**EXERCISE DIRECTIONS:**
In the listing below, find each line that holds the string "Uruguay" and copy it.

**RECORDS PROVIDED:**
▬▬▬▬▬▬

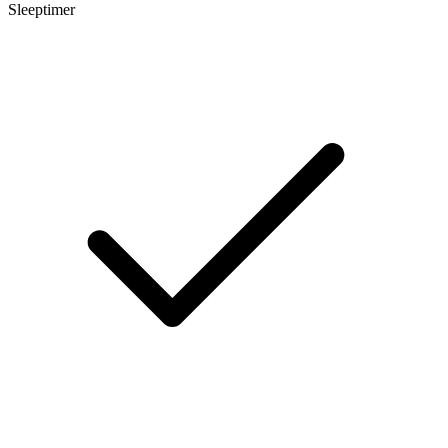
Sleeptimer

▬▬▬▬▬▬

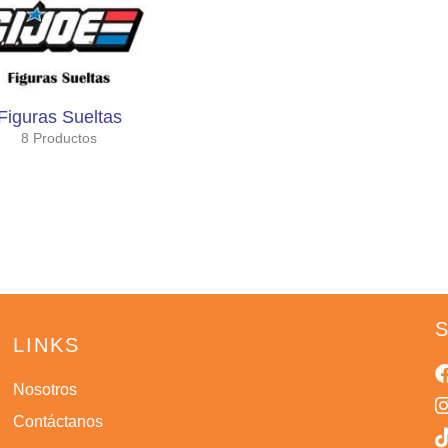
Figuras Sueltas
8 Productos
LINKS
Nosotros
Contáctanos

▬▬▬▬▬▬

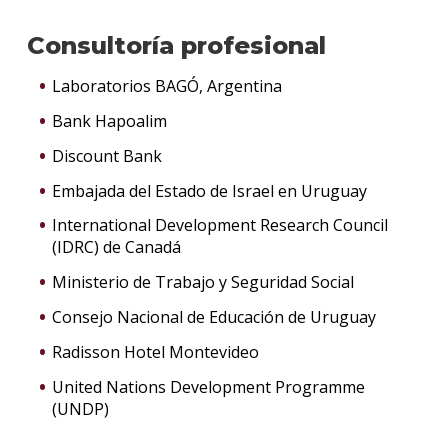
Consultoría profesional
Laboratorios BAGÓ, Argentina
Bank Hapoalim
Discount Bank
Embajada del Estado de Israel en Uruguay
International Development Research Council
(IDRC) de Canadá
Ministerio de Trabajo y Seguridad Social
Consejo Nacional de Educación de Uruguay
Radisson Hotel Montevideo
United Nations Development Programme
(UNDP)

▬▬▬▬▬▬

**WRITTEN ANSWER:**
Embajada del Estado de Israel en Uruguay
Consejo Nacional de Educación de Uruguay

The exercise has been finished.